• **What to do**
Copy every line of the data below exactly as given, except for the pictures.

[Opening Data excerpts section]

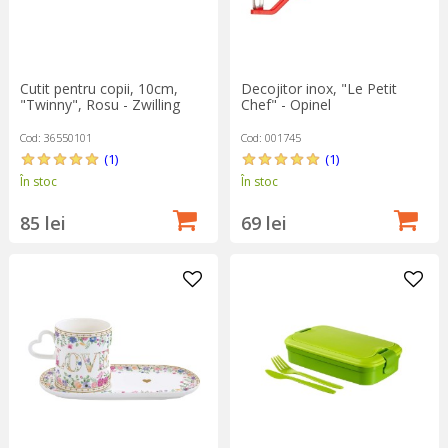
Cutit pentru copii, 10cm,
Decojitor inox, "Le Petit
"Twinny", Rosu - Zwilling
Chef" - Opinel
Cod: 36550101
Cod: 001745
(1)
(1)
În stoc
În stoc
85 lei
69 lei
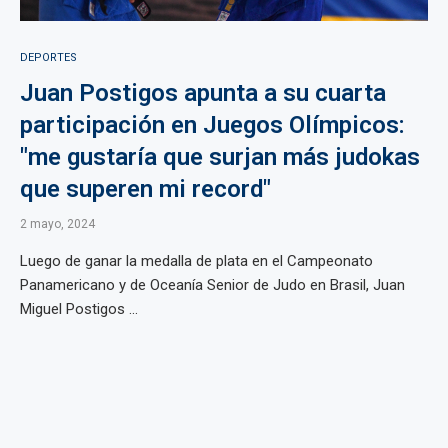
DEPORTES
Juan Postigos apunta a su cuarta
participación en Juegos Olímpicos:
"me gustaría que surjan más judokas
que superen mi record"
2 mayo, 2024
Luego de ganar la medalla de plata en el Campeonato
Panamericano y de Oceanía Senior de Judo en Brasil, Juan
Miguel Postigos ...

[Closing Data excerpts section]

• **Written solution**
Cutit pentru copii, 10cm,
Decojitor inox, "Le Petit
"Twinny", Rosu - Zwilling
Chef" - Opinel
Cod: 36550101
Cod: 001745
(1)
(1)
În stoc
În stoc
85 lei
69 lei
DEPORTES
Juan Postigos apunta a su cuarta
participación en Juegos Olímpicos:
"me gustaría que surjan más judokas
que superen mi record"
2 mayo, 2024
Luego de ganar la medalla de plata en el Campeonato
Panamericano y de Oceanía Senior de Judo en Brasil, Juan
Miguel Postigos ...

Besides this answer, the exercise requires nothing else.